The National Audit Office has published the High Speed Two: A Progress Update report

UK: The High Speed 2 programme is over budget and behind schedule because the Department for Transport, HS2 Ltd and government underestimated the complexity and risks, according to the National Audit Office’s High Speed Two: A Progress Update report published on January 24.

NAO said the ‘ambitious’ target opening date for Phase 1 had been set by comparison with other infrastructure programmes without taking into account that it was ‘much larger and more challenging’.

The report makes a series of recommendations covering the robustness of cost and schedule estimates, capabilities needed to manage a programme of this scale and oversight required.

‘There are important lessons to be learned from HS2, not only for the Department for Transport and HS2 Ltd, but for other major infrastructure programmes’, said NAO head Gareth Davies. ‘To ensure public trust, the Department and HS2 Ltd must be transparent and provide realistic assessments of costs and completion dates as the programme develops, recognising the many risks to the successful delivery of the railway that remain.’

Responses

Responding to the NAO report, HS2 Ltd said the revised costings and schedule were already widely known, significant improvements to the organisation had been made and ministers now had ‘robust’ cost estimates for Phase 1.

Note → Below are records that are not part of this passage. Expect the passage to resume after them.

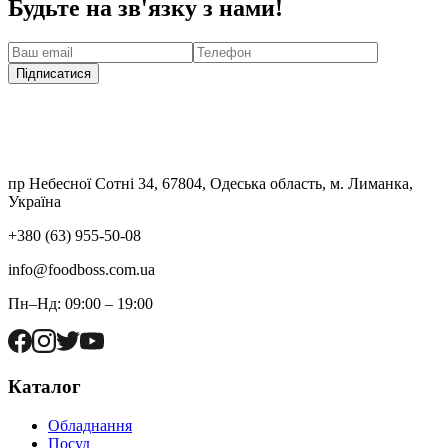
Будьте на зв'язку з нами!
Підписатися
пр Небесної Сотні 34, 67804, Одеська область, м. Лиманка,
Україна
+380 (63) 955-50-08
info@foodboss.com.ua
Пн–Нд: 09:00 – 19:00
Каталог
Обладнання
Посуд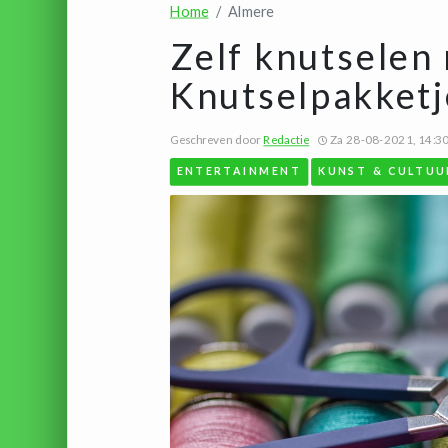
Home
Almere
Zelf knutselen
Knutselpakketj
Geschreven door
Redactie
Za 28-08-2021, 14:3
ENTERTAINMENT
KUNST & CULTUU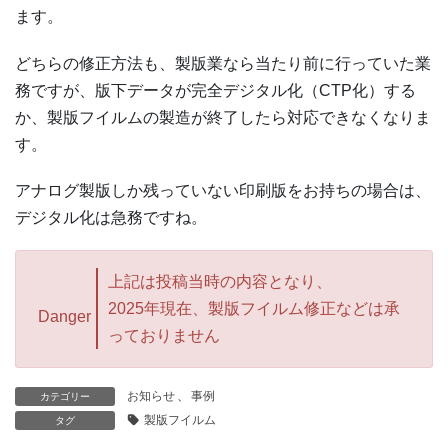
ます。
どちらの修正方法も、製版業なら当たり前に行っていた業
務ですが、版下データが完全デジタル化（CTP化）する
か、製版フイルムの製造が終了したら対応できなくなりま
す。
アナログ製版しか残っていない印刷版をお持ちの場合は、
デジタル化は急務ですね。
上記は投稿当時の内容となり、
2025年現在、製版フイルム修正などは承
Danger
っておりません
お知らせ
、
事例
カテゴリー
製版フイルム
タグ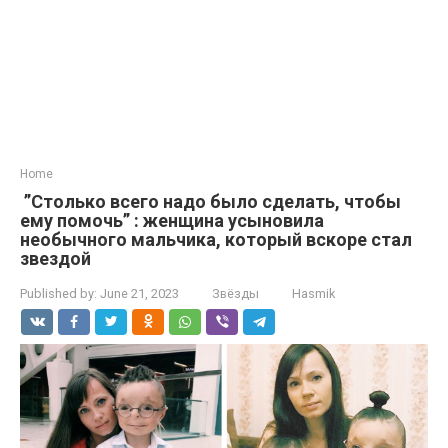
Home
”Столько всего надо было сделать, чтобы
ему помочь” : женщина усыновила
необычного мальчика, который вскоре стал
звездой
Published by:
June 21, 2023
Звёзды
Hasmik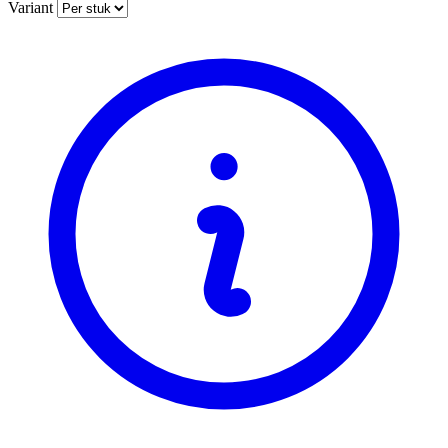
Variant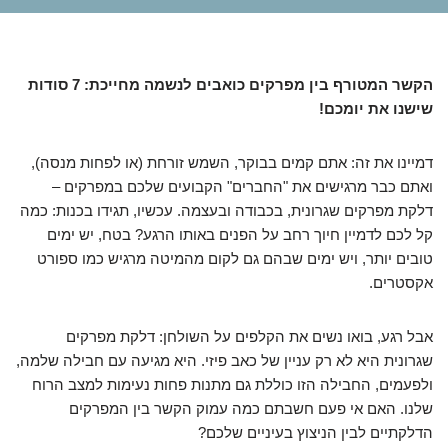
הקשר המטורף בין מפרקים כואבים לנשמה מחייכת: 7 סודות
שישנו את יומכם!
דמיינו את זה: אתם קמים בבוקר, השמש זורחת (או לפחות מנסה),
ואתם כבר מרגישים את "החברים" הקבועים שלכם במפרקים –
דלקת מפרקים שגרונית, בכבודה ובעצמה. עכשיו, תגידו בכנות: כמה
קל לכם לדמיין חיוך רחב על הפנים באותו הרגע? בטח, יש ימים
טובים יותר, ויש ימים שבהם גם לקום מהמיטה מרגיש כמו ספורט
אקסטרים.
אבל רגע, בואו נשים את הקלפים על השולחן: דלקת מפרקים
שגרונית היא לא רק עניין של כאב פיזי. היא מגיעה עם חבילה שלמה,
ולפעמים, החבילה הזו כוללת גם מתנות פחות נעימות למצב הרוח
שלנו. האם אי פעם חשבתם כמה עמוק הקשר בין המפרקים
הדלקתיים לבין הניצוץ בעיניים שלכם?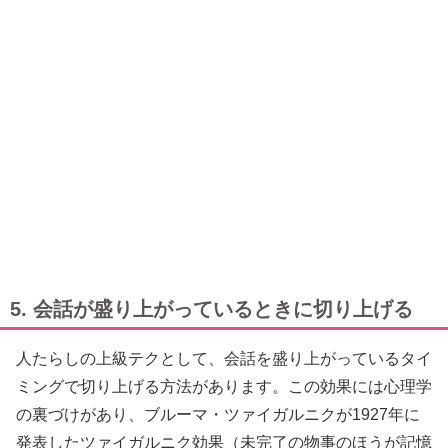
5. 会話が盛り上がっているときに切り上げる
人たらしの上級テクとして、会話を盛り上がっているタイ
ミングで切り上げる方法があります。この効果には心理学
の裏づけがあり、ブルーマ・ツァイガルニクが1927年に
発表したツァイガルニク効果（未完了の物事のほうが記憶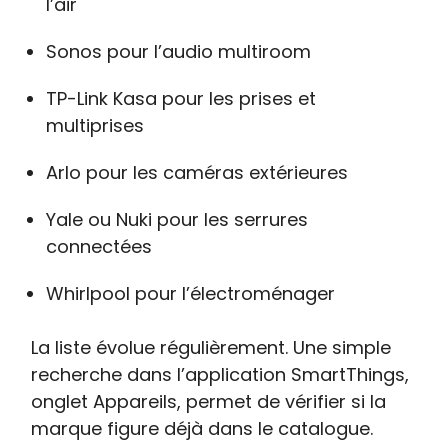
l’air
Sonos pour l’audio multiroom
TP-Link Kasa pour les prises et
multiprises
Arlo pour les caméras extérieures
Yale ou Nuki pour les serrures
connectées
Whirlpool pour l’électroménager
La liste évolue régulièrement. Une simple
recherche dans l’application SmartThings,
onglet Appareils, permet de vérifier si la
marque figure déjà dans le catalogue.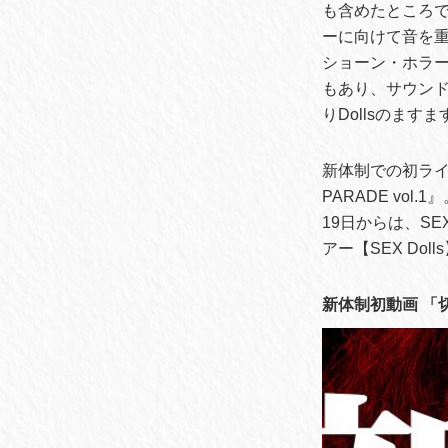
も含めたところで
ーに向けて音を
ショーン・ホラー
もあり、サウン
りDollsのま
新体制での初ライブは
PARADE vol.1
19日からは、SEX
アー【SEX Do
新体制初動画 「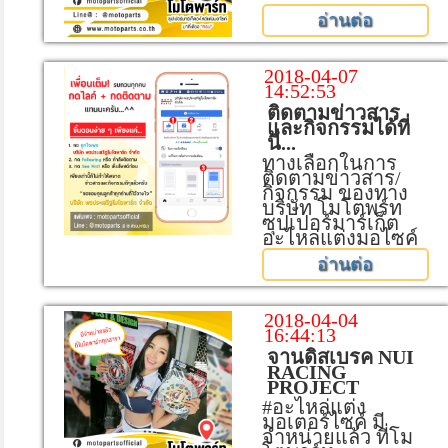
อ่านต่อ
2018-04-07
14:52:53
ติดตามข่าวสาร
และกิจกรรมได้ที่
นี่...
ทางเลือกในการ
ติดตามข่าวสาร/
กิจกรรม ของทาง
บริษัท โมโตพร์ท
ซุปเปอร์มาร์เก็ต
อะไหล่แต่งมอไซค์
อ่านต่อ
2018-04-04
16:44:13
จานดิสเบรค NUI
RACING
PROJECT
#อะไหล่แต่ง
มอเตอร์ไซค์ มี
จำหน่ายแล้ว ที่โม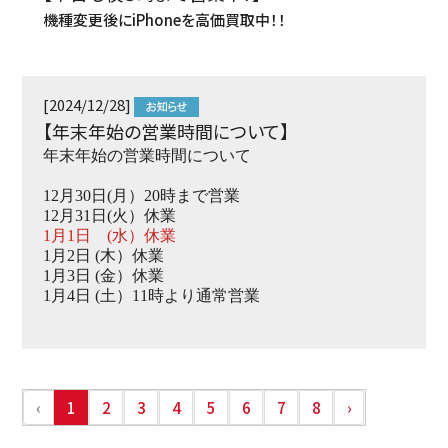
機種変更後にiPhoneを高価買取中！！
[2024/12/28]
【年末年始の営業時間について】
年末年始の営業時間について
12月30日(月）20時まで営業
12月31日(火）休業
1月1日 (水）休業
1月2日 (木）休業
1月3日 (金）休業
1月4日 (土）11時より通常営業
‹
1
2
3
4
5
6
7
8
›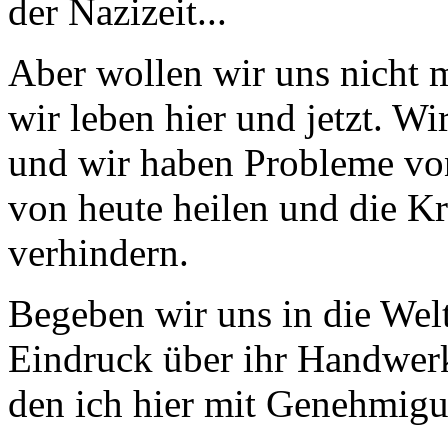
der Nazizeit...
Aber wollen wir uns nicht m
wir leben hier und jetzt. W
und wir haben Probleme vo
von heute heilen und die K
verhindern.
Begeben wir uns in die Wel
Eindruck über ihr Handwerk
den ich hier mit Genehmigu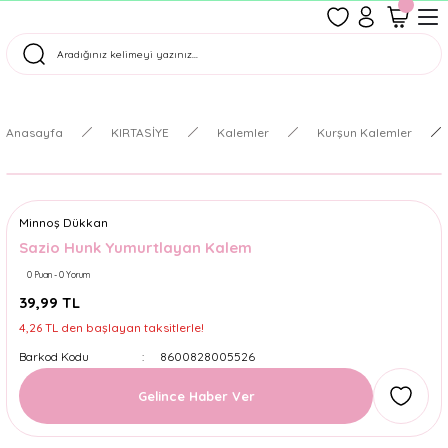
1500 TL Üzeri Ücretsiz Kargo
Tüm Siparişler Aynı Gün Kargoda!
Türkiye'nin En Eğlenceli Kırtasiyesi!
Anasayfa
KIRTASİYE
Kalemler
Kurşun Kalemler
Minnoş Dükkan
Sazio Hunk Yumurtlayan Kalem
0 Puan - 0 Yorum
39,99 TL
4,26 TL den başlayan taksitlerle!
Barkod Kodu
8600828005526
Gelince Haber Ver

The High Speed Rail Group said ‘HS2 must be completed in full, without further dither and delay. The alternatives spoken of are many years behind HS2 in terms of readiness to begin work and some, like Northern Powerhouse Rail, require HS2 to be delivered to realise their full benefits.’

The Rail Delivery Group said ‘it is time to inject some realism into the debate’ about HS2. ‘There are no shovel-ready alternatives’, said director of Nations & Regions Robert Nisbet. ‘To cancel it would be to worsen punctuality and overcrowding on the railway for years to come, throttling future economic growth and damaging the environment by encouraging car travel. By acting like a bypass, HS2 will shift long-distance trains onto a separate new line and enable the more frequent, punctual commuter services on existing tracks that people are already crying out for.’